▸ **DATA EXTRACTS**:
----------------------------------------
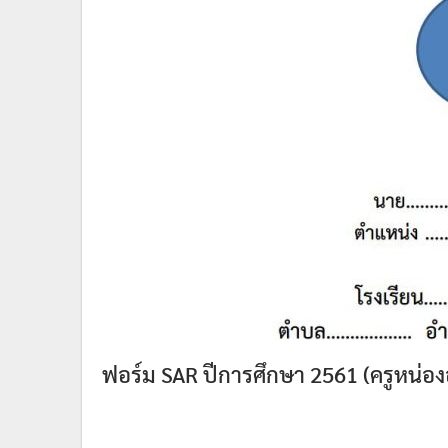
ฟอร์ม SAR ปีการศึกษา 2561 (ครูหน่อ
----------------------------------------
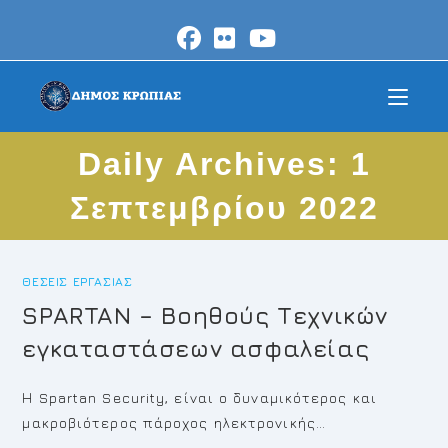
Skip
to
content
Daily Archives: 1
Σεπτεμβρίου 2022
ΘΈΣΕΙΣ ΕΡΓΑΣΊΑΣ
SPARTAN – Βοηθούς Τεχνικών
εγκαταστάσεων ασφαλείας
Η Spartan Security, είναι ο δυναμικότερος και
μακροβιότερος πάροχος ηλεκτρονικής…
----------------------------------------
▸ **PROBLEM DETAILS**: The required output is the stretch of entries above from the line containing "εγκαταστάσεων ασφαλείας" through the line containing "μακροβιότερος πάροχος ηλεκτρονικής…", reproduced exactly.

▸ **OUTPUT**:
εγκαταστάσεων ασφαλείας
Η Spartan Security, είναι ο δυναμικότερος και
μακροβιότερος πάροχος ηλεκτρονικής…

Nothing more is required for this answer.